5. EVOLUTION OF OPERATIONS RESEARCH:


During the world war-2(1939 to 1945), Britain was having very limited resources.
An urgent need was felt to allocate the scarce resource in an effective manner for the
various military operations. Therefore the British and American military management
invited large number of scientists including psychologist, biologists, statisticians,
mathematician, to apply a scientific approach to the many strategic and tactical
problems. The effort of this team was instrumental in this war. The success of this
team of scientists in Britain encouraged United States, Canada and France to start with
such teams. OR in India originated in the last phase of World War 2 in 1949. A unit of
regional research laboratory started in Hyderabad for using OR in planning, Defence
Science Laboratory (DSL). In 1953, OR unit was formed at Kolkata, Indian Statistical
Unit to apply OR for national planning.
In 1957, OR society of India (ORSI) was setup.
In 1959, ORSI became the member of International Federation of OR society.
In 1961-62, OR was added as part of curriculum with the formation of IIM at
Ahmedabad and Kolkata.
In 1963, University of Delhi started a full time Master degree program in OR.
In 1973, ORSI introduced a graduate program in OR.
OR is basically a decision making or problem solving tool that helps the executive
management to arrive at the optimal solution to any given problem.

DECISION-TREE AND ITS SOLUTION FOR COMPLEX PROBLEMS:


Decision tree can be considered as organized tree structure.
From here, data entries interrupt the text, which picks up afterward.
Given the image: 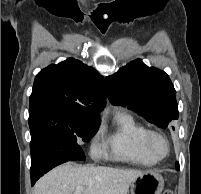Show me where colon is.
<instances>
[{
    "instance_id": "colon-1",
    "label": "colon",
    "mask_w": 201,
    "mask_h": 194,
    "mask_svg": "<svg viewBox=\"0 0 201 194\" xmlns=\"http://www.w3.org/2000/svg\"><path fill=\"white\" fill-rule=\"evenodd\" d=\"M162 194H172V193L169 190H166Z\"/></svg>"
}]
</instances>
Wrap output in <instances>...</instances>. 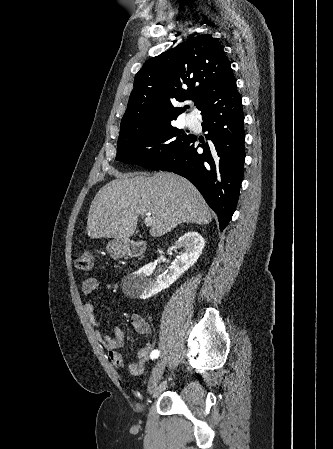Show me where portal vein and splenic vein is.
Here are the masks:
<instances>
[{
    "instance_id": "18ae733b",
    "label": "portal vein and splenic vein",
    "mask_w": 333,
    "mask_h": 449,
    "mask_svg": "<svg viewBox=\"0 0 333 449\" xmlns=\"http://www.w3.org/2000/svg\"><path fill=\"white\" fill-rule=\"evenodd\" d=\"M145 225L146 226H151L152 225V216L150 213L146 214V218H145Z\"/></svg>"
}]
</instances>
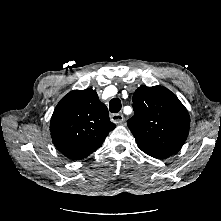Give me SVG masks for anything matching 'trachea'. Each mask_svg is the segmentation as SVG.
<instances>
[{
    "instance_id": "1",
    "label": "trachea",
    "mask_w": 221,
    "mask_h": 221,
    "mask_svg": "<svg viewBox=\"0 0 221 221\" xmlns=\"http://www.w3.org/2000/svg\"><path fill=\"white\" fill-rule=\"evenodd\" d=\"M122 104L120 99L113 98L109 103V110L111 113H118L121 110Z\"/></svg>"
}]
</instances>
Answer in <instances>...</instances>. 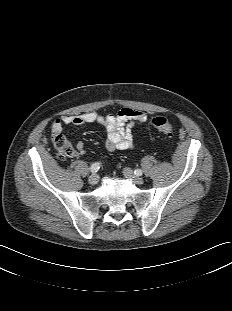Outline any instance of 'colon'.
Here are the masks:
<instances>
[{"mask_svg":"<svg viewBox=\"0 0 232 311\" xmlns=\"http://www.w3.org/2000/svg\"><path fill=\"white\" fill-rule=\"evenodd\" d=\"M152 125L168 137L174 135V128L165 117L158 116L153 118ZM53 143L62 158L72 157L75 154L74 147L62 134L54 135Z\"/></svg>","mask_w":232,"mask_h":311,"instance_id":"colon-1","label":"colon"}]
</instances>
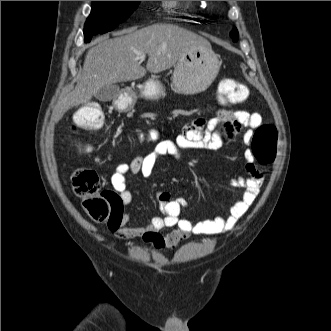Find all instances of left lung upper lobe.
Wrapping results in <instances>:
<instances>
[{"mask_svg":"<svg viewBox=\"0 0 331 331\" xmlns=\"http://www.w3.org/2000/svg\"><path fill=\"white\" fill-rule=\"evenodd\" d=\"M230 36L233 39V41H237L239 34H238V30L235 27L231 31Z\"/></svg>","mask_w":331,"mask_h":331,"instance_id":"obj_1","label":"left lung upper lobe"}]
</instances>
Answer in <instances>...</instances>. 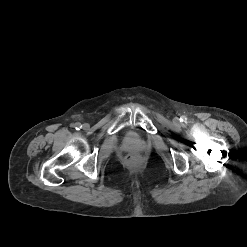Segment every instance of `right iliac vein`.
Instances as JSON below:
<instances>
[{
  "instance_id": "1",
  "label": "right iliac vein",
  "mask_w": 247,
  "mask_h": 247,
  "mask_svg": "<svg viewBox=\"0 0 247 247\" xmlns=\"http://www.w3.org/2000/svg\"><path fill=\"white\" fill-rule=\"evenodd\" d=\"M88 127H89V125H88V124H86V123H85V124H83V128H84V129H87Z\"/></svg>"
}]
</instances>
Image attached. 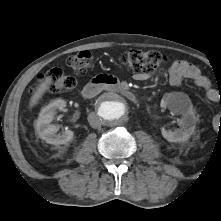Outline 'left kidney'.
Returning <instances> with one entry per match:
<instances>
[{
  "label": "left kidney",
  "mask_w": 221,
  "mask_h": 221,
  "mask_svg": "<svg viewBox=\"0 0 221 221\" xmlns=\"http://www.w3.org/2000/svg\"><path fill=\"white\" fill-rule=\"evenodd\" d=\"M160 106L168 108L173 114L181 115V118L177 120L180 127L175 131L162 128V136L174 143L188 140L194 133L197 121L189 96L182 92L165 93Z\"/></svg>",
  "instance_id": "5707ae66"
}]
</instances>
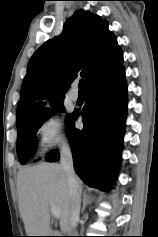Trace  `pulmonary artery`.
Here are the masks:
<instances>
[{"mask_svg":"<svg viewBox=\"0 0 158 237\" xmlns=\"http://www.w3.org/2000/svg\"><path fill=\"white\" fill-rule=\"evenodd\" d=\"M69 98H70L71 101H77L78 98H79L78 92H77V91H74V90L71 91V92L69 93Z\"/></svg>","mask_w":158,"mask_h":237,"instance_id":"1","label":"pulmonary artery"}]
</instances>
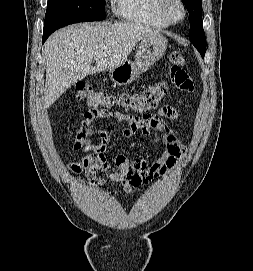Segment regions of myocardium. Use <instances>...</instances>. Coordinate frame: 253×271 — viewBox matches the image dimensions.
<instances>
[{
    "label": "myocardium",
    "mask_w": 253,
    "mask_h": 271,
    "mask_svg": "<svg viewBox=\"0 0 253 271\" xmlns=\"http://www.w3.org/2000/svg\"><path fill=\"white\" fill-rule=\"evenodd\" d=\"M171 3H177L180 6L182 14L179 18H174L171 15L169 11V5ZM158 10L162 17L165 19V21L170 25H176L181 23L185 19L187 14V9L183 0H159Z\"/></svg>",
    "instance_id": "f54148a6"
}]
</instances>
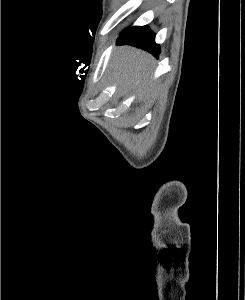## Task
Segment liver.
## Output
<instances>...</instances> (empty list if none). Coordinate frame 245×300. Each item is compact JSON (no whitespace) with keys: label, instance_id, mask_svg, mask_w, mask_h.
<instances>
[{"label":"liver","instance_id":"liver-1","mask_svg":"<svg viewBox=\"0 0 245 300\" xmlns=\"http://www.w3.org/2000/svg\"><path fill=\"white\" fill-rule=\"evenodd\" d=\"M154 58L141 50L122 46L114 53L112 70L119 87L128 92L133 90L138 97L145 94L150 86L148 78L153 69Z\"/></svg>","mask_w":245,"mask_h":300}]
</instances>
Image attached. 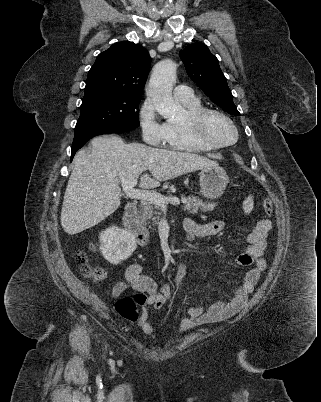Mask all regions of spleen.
I'll return each instance as SVG.
<instances>
[{"mask_svg": "<svg viewBox=\"0 0 321 402\" xmlns=\"http://www.w3.org/2000/svg\"><path fill=\"white\" fill-rule=\"evenodd\" d=\"M253 206H254L253 196L249 195L243 201V211H244V213L249 214L253 210Z\"/></svg>", "mask_w": 321, "mask_h": 402, "instance_id": "1", "label": "spleen"}]
</instances>
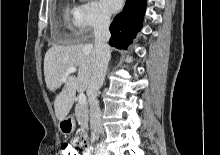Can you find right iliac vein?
Instances as JSON below:
<instances>
[{
    "label": "right iliac vein",
    "mask_w": 220,
    "mask_h": 155,
    "mask_svg": "<svg viewBox=\"0 0 220 155\" xmlns=\"http://www.w3.org/2000/svg\"><path fill=\"white\" fill-rule=\"evenodd\" d=\"M102 155H110L109 153H103Z\"/></svg>",
    "instance_id": "right-iliac-vein-1"
}]
</instances>
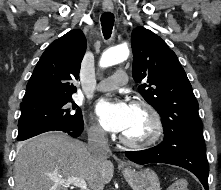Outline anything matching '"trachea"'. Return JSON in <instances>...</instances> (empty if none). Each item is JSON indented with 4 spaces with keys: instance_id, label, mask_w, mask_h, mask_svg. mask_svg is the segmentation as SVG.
I'll use <instances>...</instances> for the list:
<instances>
[{
    "instance_id": "3493384b",
    "label": "trachea",
    "mask_w": 221,
    "mask_h": 190,
    "mask_svg": "<svg viewBox=\"0 0 221 190\" xmlns=\"http://www.w3.org/2000/svg\"><path fill=\"white\" fill-rule=\"evenodd\" d=\"M114 25V15L110 12H105L101 16L102 32L105 39H109L112 34Z\"/></svg>"
}]
</instances>
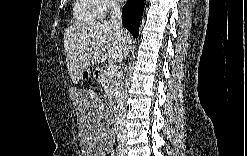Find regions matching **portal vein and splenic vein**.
Here are the masks:
<instances>
[{"label": "portal vein and splenic vein", "mask_w": 247, "mask_h": 156, "mask_svg": "<svg viewBox=\"0 0 247 156\" xmlns=\"http://www.w3.org/2000/svg\"><path fill=\"white\" fill-rule=\"evenodd\" d=\"M116 72H117V67H116V65L111 64V65H108V66L106 67V73H107L108 75H115Z\"/></svg>", "instance_id": "obj_1"}]
</instances>
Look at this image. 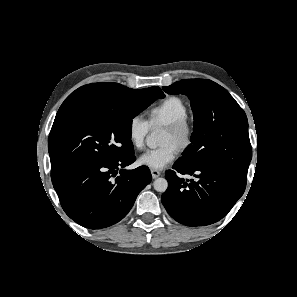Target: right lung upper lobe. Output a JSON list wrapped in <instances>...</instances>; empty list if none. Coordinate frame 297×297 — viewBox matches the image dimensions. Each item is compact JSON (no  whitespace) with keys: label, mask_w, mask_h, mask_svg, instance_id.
<instances>
[{"label":"right lung upper lobe","mask_w":297,"mask_h":297,"mask_svg":"<svg viewBox=\"0 0 297 297\" xmlns=\"http://www.w3.org/2000/svg\"><path fill=\"white\" fill-rule=\"evenodd\" d=\"M150 88H153L165 97L159 87ZM134 91V89L127 88L118 83H92L84 85L76 89L65 99L57 112L54 123L87 107L118 104L123 102L125 98L129 97Z\"/></svg>","instance_id":"cb5924a9"}]
</instances>
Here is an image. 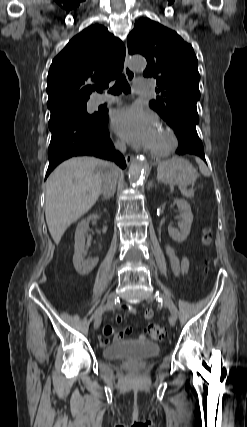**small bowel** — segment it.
Listing matches in <instances>:
<instances>
[{
	"label": "small bowel",
	"mask_w": 247,
	"mask_h": 427,
	"mask_svg": "<svg viewBox=\"0 0 247 427\" xmlns=\"http://www.w3.org/2000/svg\"><path fill=\"white\" fill-rule=\"evenodd\" d=\"M165 249H166V254L169 258L170 265H171L173 272L176 275L184 274L188 268V259L186 257L177 256L174 249L169 245H167ZM127 309L129 312L135 313V310L132 307H128ZM152 315H153L152 310L146 309L143 316L145 319H150L152 317ZM115 320H116V322H121L122 321V315L120 313H117L115 315ZM131 333H132V328H130V327H127L123 332H117L116 333L113 326L110 324H107L103 328L104 337L101 339V344L102 345L108 344L109 338L111 336L113 337L114 342H120L124 338L129 336ZM145 338H146L145 335H141L139 337V339H141V340H144Z\"/></svg>",
	"instance_id": "small-bowel-1"
}]
</instances>
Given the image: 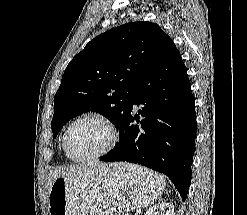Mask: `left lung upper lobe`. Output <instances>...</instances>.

It is one of the most
practical methods for various modes of presenting a solution to problems.
 Root Node:
It represents entire population or sample and this further gets divided into two
or more homogeneous sets.
 Splitting:
It is a process of dividing a node into two or more sub-nodes.
 Decision Node:
A sub-node splitting into further sub-nodes can be called a decision node.
 Leaf/Terminal Node:
The node that does not split is called a leaf or terminal node.
 Pruning:
Try to eliminate the sub-nodes of a decision node, this process is called
pruning.
Now let us see an example demo of creating a decision tree from data.
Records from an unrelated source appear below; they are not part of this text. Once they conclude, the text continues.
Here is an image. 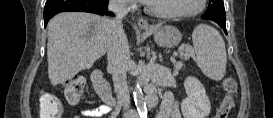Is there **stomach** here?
Masks as SVG:
<instances>
[{"instance_id":"1","label":"stomach","mask_w":273,"mask_h":118,"mask_svg":"<svg viewBox=\"0 0 273 118\" xmlns=\"http://www.w3.org/2000/svg\"><path fill=\"white\" fill-rule=\"evenodd\" d=\"M147 30L153 35L156 44L165 48L177 46L182 38V34L174 26L155 25Z\"/></svg>"}]
</instances>
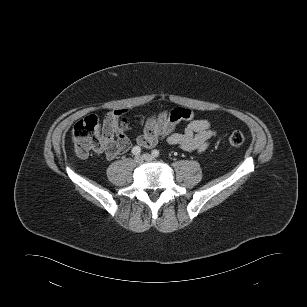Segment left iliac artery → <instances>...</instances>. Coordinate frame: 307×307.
I'll use <instances>...</instances> for the list:
<instances>
[{"mask_svg": "<svg viewBox=\"0 0 307 307\" xmlns=\"http://www.w3.org/2000/svg\"><path fill=\"white\" fill-rule=\"evenodd\" d=\"M152 155L154 156V157H159V151L158 150H153L152 151Z\"/></svg>", "mask_w": 307, "mask_h": 307, "instance_id": "left-iliac-artery-1", "label": "left iliac artery"}]
</instances>
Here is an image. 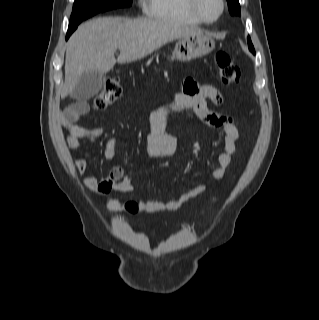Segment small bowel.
<instances>
[{"instance_id":"c3829d8e","label":"small bowel","mask_w":319,"mask_h":320,"mask_svg":"<svg viewBox=\"0 0 319 320\" xmlns=\"http://www.w3.org/2000/svg\"><path fill=\"white\" fill-rule=\"evenodd\" d=\"M208 101L217 106L223 104V96L212 85H198L192 79H186L183 91L175 94L170 102L158 107L151 116V128L146 135L147 147L150 154L157 158H167L174 155L177 149L175 138L162 130L164 118L169 114L179 113L183 110H192L197 118L207 126L220 129L221 141L224 150L216 156L218 166L212 171V179L221 181L226 170L231 164V159L236 152L239 131L228 115L221 114L208 107ZM89 111L86 102H78L60 118V125L66 132L65 141L68 148L77 150L81 147L83 140H94L102 137L104 132L97 129L92 132L83 130L78 121ZM116 156V137H110L104 147L103 157L106 161ZM77 172L82 175L87 169V161L78 157L75 162ZM84 186L90 191L105 198L108 207H115L118 201L110 197L111 192L124 194L134 193V185L130 177L122 174L118 169L107 170L104 176L90 174L84 178ZM208 188L207 183H199L192 188L182 192L178 197L168 200L145 199L139 202L143 212L154 213L160 211H176L187 201L197 197Z\"/></svg>"}]
</instances>
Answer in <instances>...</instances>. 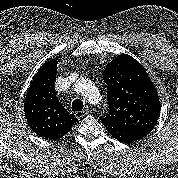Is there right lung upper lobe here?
<instances>
[{
	"label": "right lung upper lobe",
	"instance_id": "obj_1",
	"mask_svg": "<svg viewBox=\"0 0 178 178\" xmlns=\"http://www.w3.org/2000/svg\"><path fill=\"white\" fill-rule=\"evenodd\" d=\"M57 61L43 64L31 81L24 102L28 126L38 136L57 140L66 135L78 120L56 97Z\"/></svg>",
	"mask_w": 178,
	"mask_h": 178
}]
</instances>
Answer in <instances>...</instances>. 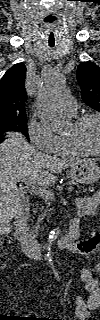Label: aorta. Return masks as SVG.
I'll return each instance as SVG.
<instances>
[{
    "label": "aorta",
    "instance_id": "762f6f07",
    "mask_svg": "<svg viewBox=\"0 0 100 320\" xmlns=\"http://www.w3.org/2000/svg\"><path fill=\"white\" fill-rule=\"evenodd\" d=\"M64 80V75L54 72L42 80L38 90L37 109L40 119L45 126L52 131L64 130L69 125V120L56 106V101L64 89ZM60 233L61 229L57 227L53 229L48 236L46 258L51 264L53 256L51 247Z\"/></svg>",
    "mask_w": 100,
    "mask_h": 320
}]
</instances>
Let's inspect the data set of different colours. For example, here are two simple
decision rules. There are a lot of decision rules we can choose from in real life
situation. So we got to find a path to select the best decision rule that is able to split
the current node beginning from the root node we are going to repeat through all the
decision rules that are being there and calculate the information gain of the current
split.
Calculating information gain is important of this step.
So what is information gain is that if we look at each group within the decision rule.
The group is pure when all of its record belong to the same class.
Here we use Gini impurity to measure how pure the current node is. When the group
is pure Gini impurity is zero.
When the group is half and half mixed Gini impurity is 0.5 for any decision split, a
parent group is split into 2 child groups.
The information gain of this split is the impurity of the parent group minus weighted
average impurity of the child group. Once we calculate the information gain of each
splitted decision rule, we can now select which has the largest information gain to
split the current node. Then we can split the child node recursively and only consider
the decision rule never selected before in the current branch. We stop splitting if there
are no decision rules left of the group impurity is zero. Sometime pruning and early
stop condition are used to prevent a large number of splits and over fitting.
Now the decision tree can predict the probability of each class at the ratio of each
class in the node. In this case for the record, for size greater or equal to 2 and colour is
yellow. There's a 50% chance the class record is a circle.
Hence this is a small example of how to construct the decision tree from data.